Television views from space showed the blankets rippling gently, but it was not immediately apparent whether the gentle shaking accomplished anything.
It appears unlikely NASA managers will add any solar array tasks to an already-planned spacewalk Saturday to finish a major re-wiring job to switch the international space station's circuitry form an interim to a permanent power system. The station's robot arm likely would be needed on the left side of the complex to provide access to the base of the array and the arm is needed on the right side of the station to support Saturday's spacewalk. But as of this writing, no options have been ruled out.
If a spacewalk is added to the mission, either Sunday or Monday, the Discovery astronauts would have to give up a planned post-undocking heat shield inspection.
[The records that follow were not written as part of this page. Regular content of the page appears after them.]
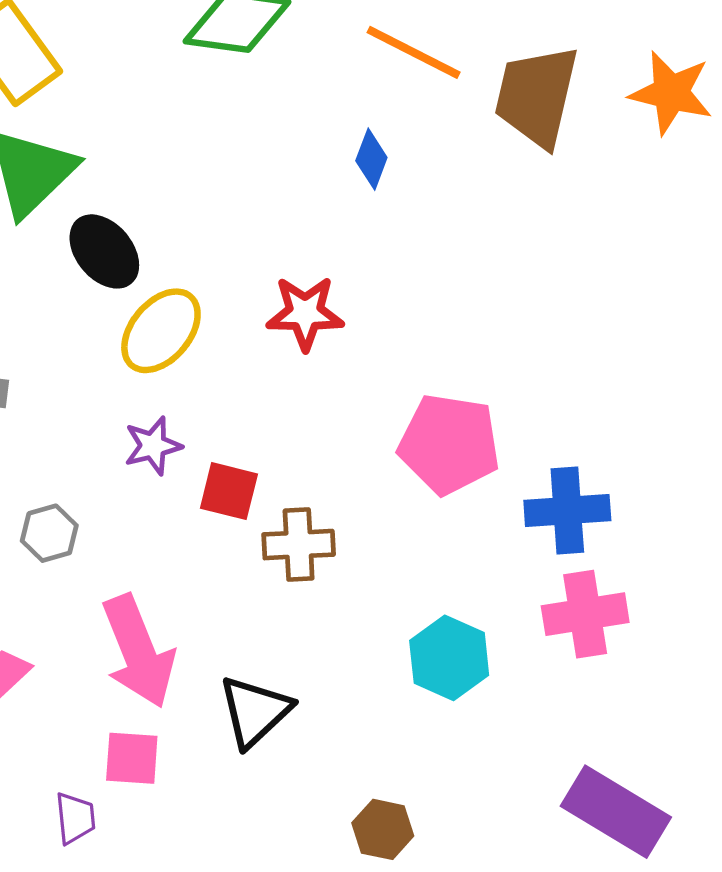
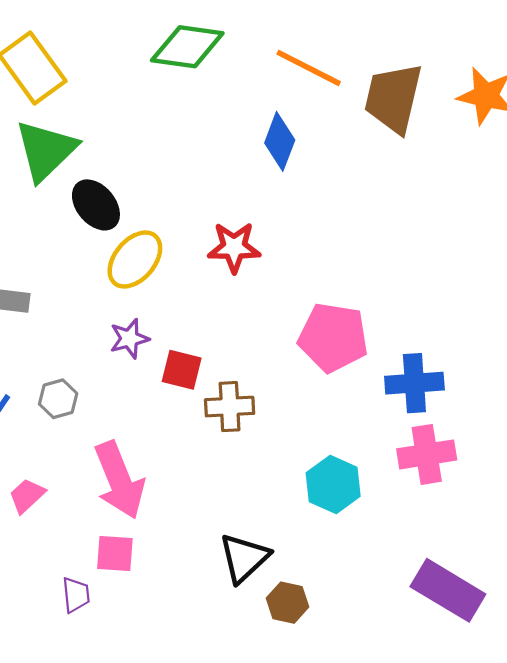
blue diamond: (371, 159) -> (280, 141), size x1.4
black triangle: (255, 711) -> (244, 558), moved

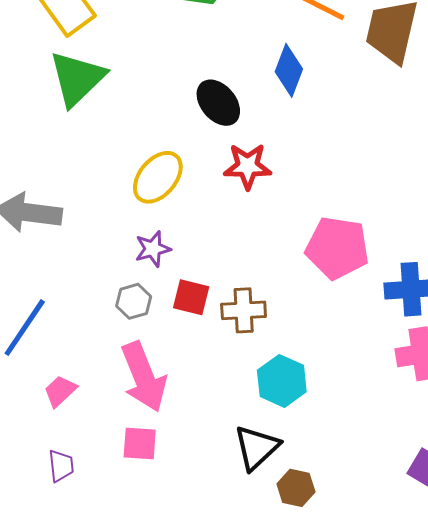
black ellipse: (96, 205) -> (218, 103), moved
red square: (182, 370) -> (191, 297), moved
gray hexagon: (58, 399) -> (134, 301), moved
cyan hexagon: (333, 485) -> (282, 381), moved
purple trapezoid: (76, 595) -> (61, 466), moved

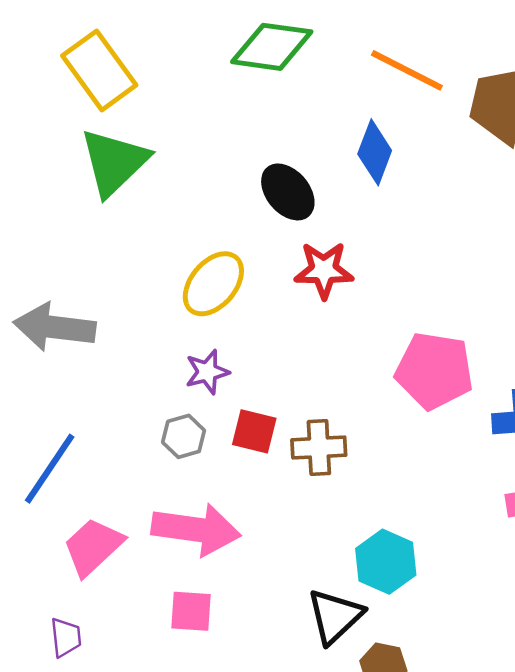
pink arrow: (144, 377) -> (196, 529), turned -60
cyan hexagon: (282, 381) -> (386, 562), moved
pink trapezoid: (60, 391) -> (93, 547), size x1.5
purple trapezoid: (61, 466) -> (66, 637), moved

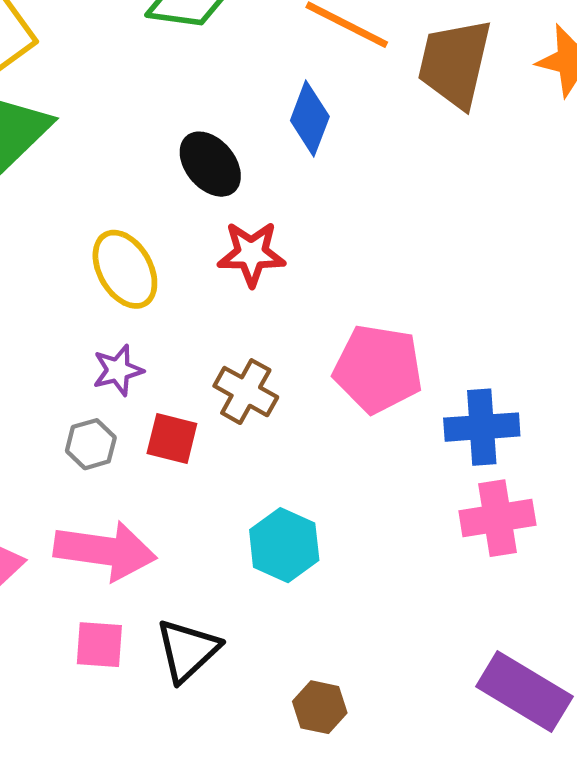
yellow ellipse: (213, 284) -> (125, 269), turned -70
brown cross: (319, 448) -> (246, 392), moved, turned 32
cyan hexagon: (386, 562) -> (284, 545), moved
black triangle: (335, 616) -> (188, 650), moved

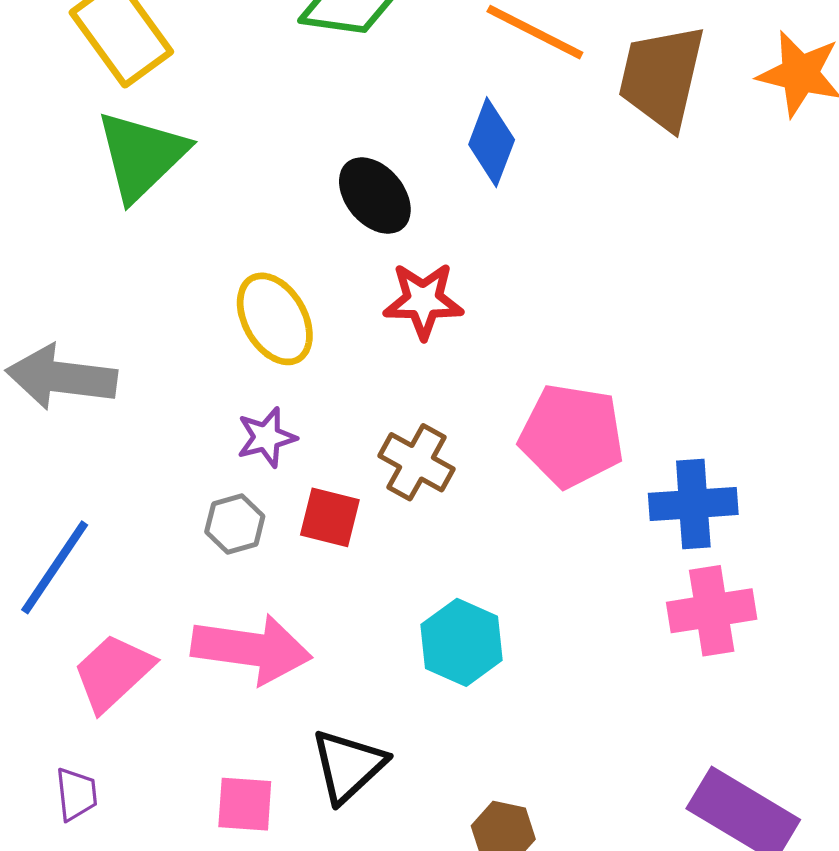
pink square: (99, 645) -> (245, 804), moved

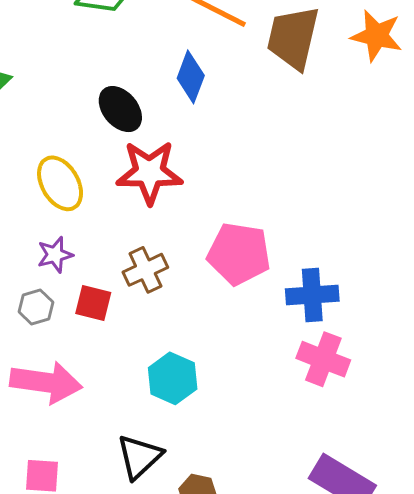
red star: (423, 301) -> (149, 172), size x1.4
brown cross: (417, 462) -> (145, 270), turned 36
pink cross: (712, 611) -> (323, 359), turned 30
black triangle: (348, 766) -> (139, 457), moved

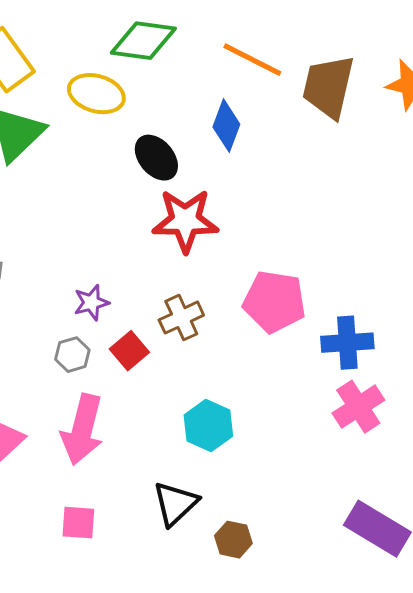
yellow ellipse: (60, 183) -> (96, 94), moved, turned -44
red square: (93, 303) -> (129, 351), turned 36
pink cross: (323, 359) -> (358, 407), turned 36
pink arrow: (46, 382) -> (82, 430), turned 96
Commander Mark Polansky told reporters today he would be willing to do that if managers decide retracting the array is the higher priority.
"Certainly we rely a lot on the imagery team on the ground to go ahead and take a look and tell us that they think everything is going well with the orbiter, which we've gotten so far," he said. "There are a lot of risk trades here and we have a mission to accomplish. So I'm sure (we will) take a look at risk versus reward and see what's the best thing to accomplish.
"In a perfect world, I'd like to have everything but it's not quite that perfect. So we'll go ahead and try to find out what's the best thing we could do for overall mission success and safety."
Saturday's re-wiring spacewalk will be carried out by Robert Curbeam and newly arrived station astronaut Sunita Williams. But a solar array repair job would be carried out by Curbeam and Christer Fuglesang, who trained for solar array contingencies before launch.
Working around the array carries some risk because of sharp edges, minimal training and the possibility of arcing that could lead to potentially dangerous electric shocks. But any tools would be insulated and Curbeam said he was not particularly worried.
"I"m really not concerned at all about the shock hazard," he said. "We've got a great team on the ground working on a plan and hopefully it'll work well for us. But if nothing else, I know it will be safe for us so I'm not concerned about the shock hazard at all.
"Of course, we're excited about the possibility of helping out and helping make the house up here a little bit better by fixing that solar array if we can."
NASA managers also are considering deferring any additional work to the next shuttle mission or to the station's crew after Discovery departs. If an unplanned spacewalk is added to Discovery's mission, a decision must be made soon.
"The biggest thing about it is there's a lot of very delicate pieces to the solar array wing and we want to make sure we don't rip one of those blankets or damage any of the hardware that's up there," Curbeam said. "As always, you want to do no harm first."